◆ TASK GOAL
Please find every line in the entries below that contains the string "classi", and copy it.

◆ GIVEN DATA
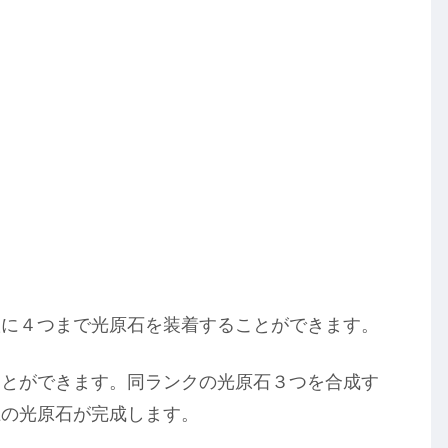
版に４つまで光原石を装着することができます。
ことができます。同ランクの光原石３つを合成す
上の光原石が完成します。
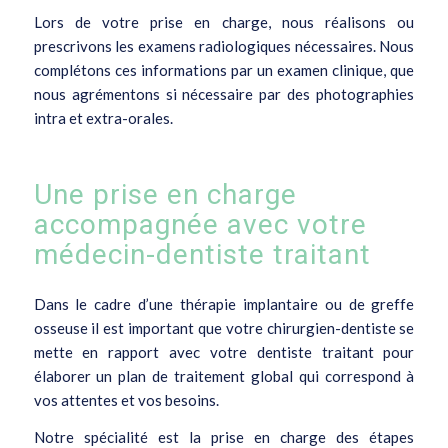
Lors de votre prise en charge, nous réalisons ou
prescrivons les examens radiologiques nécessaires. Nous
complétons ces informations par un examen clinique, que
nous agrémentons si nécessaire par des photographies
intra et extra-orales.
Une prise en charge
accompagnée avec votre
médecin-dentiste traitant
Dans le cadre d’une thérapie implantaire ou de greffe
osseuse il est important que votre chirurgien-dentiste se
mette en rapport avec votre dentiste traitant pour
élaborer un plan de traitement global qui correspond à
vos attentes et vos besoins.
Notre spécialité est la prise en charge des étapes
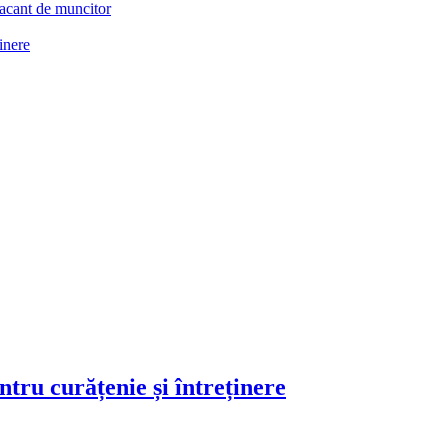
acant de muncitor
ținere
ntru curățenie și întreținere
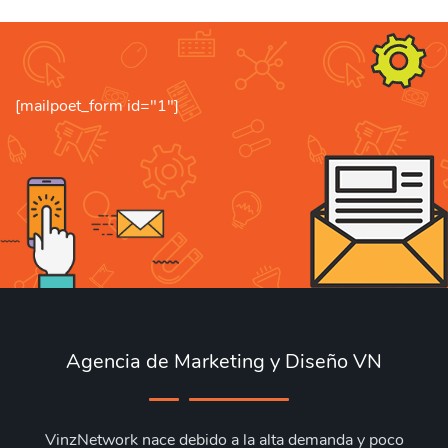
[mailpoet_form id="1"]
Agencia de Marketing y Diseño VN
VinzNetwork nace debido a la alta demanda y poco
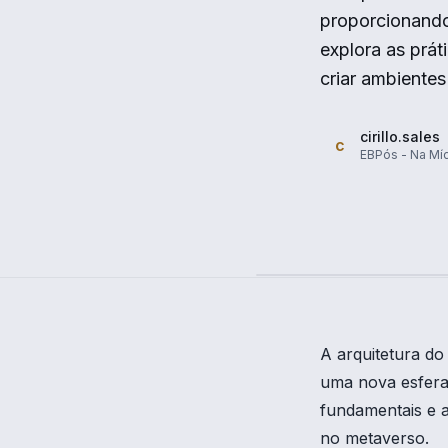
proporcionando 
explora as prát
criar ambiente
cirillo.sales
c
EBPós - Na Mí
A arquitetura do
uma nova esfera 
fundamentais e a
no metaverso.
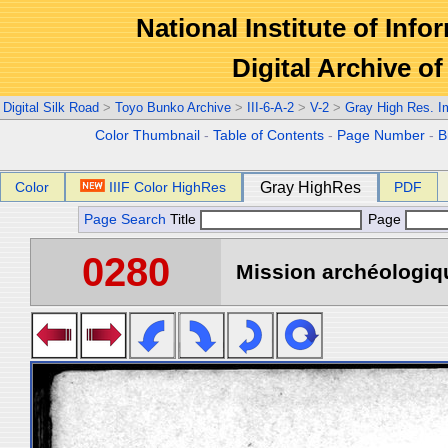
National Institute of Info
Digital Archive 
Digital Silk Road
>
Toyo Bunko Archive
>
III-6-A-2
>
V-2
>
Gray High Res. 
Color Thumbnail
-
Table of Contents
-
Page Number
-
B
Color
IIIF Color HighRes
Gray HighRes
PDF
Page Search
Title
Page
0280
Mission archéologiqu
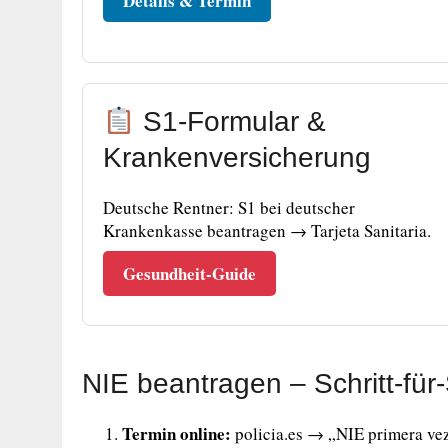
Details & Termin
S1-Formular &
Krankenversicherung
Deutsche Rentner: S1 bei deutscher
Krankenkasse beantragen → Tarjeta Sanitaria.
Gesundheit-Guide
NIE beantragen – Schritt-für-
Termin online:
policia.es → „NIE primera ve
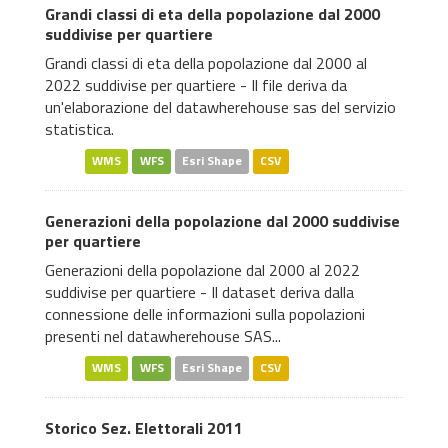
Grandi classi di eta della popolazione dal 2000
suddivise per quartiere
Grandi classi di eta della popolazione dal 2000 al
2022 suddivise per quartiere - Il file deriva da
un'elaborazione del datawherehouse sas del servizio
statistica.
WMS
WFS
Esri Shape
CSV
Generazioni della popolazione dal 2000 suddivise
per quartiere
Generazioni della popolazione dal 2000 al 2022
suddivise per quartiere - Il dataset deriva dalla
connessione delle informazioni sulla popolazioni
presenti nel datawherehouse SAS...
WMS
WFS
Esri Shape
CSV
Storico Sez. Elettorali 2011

◆ SOLVED PROBLEM
Grandi classi di eta della popolazione dal 2000
Grandi classi di eta della popolazione dal 2000 al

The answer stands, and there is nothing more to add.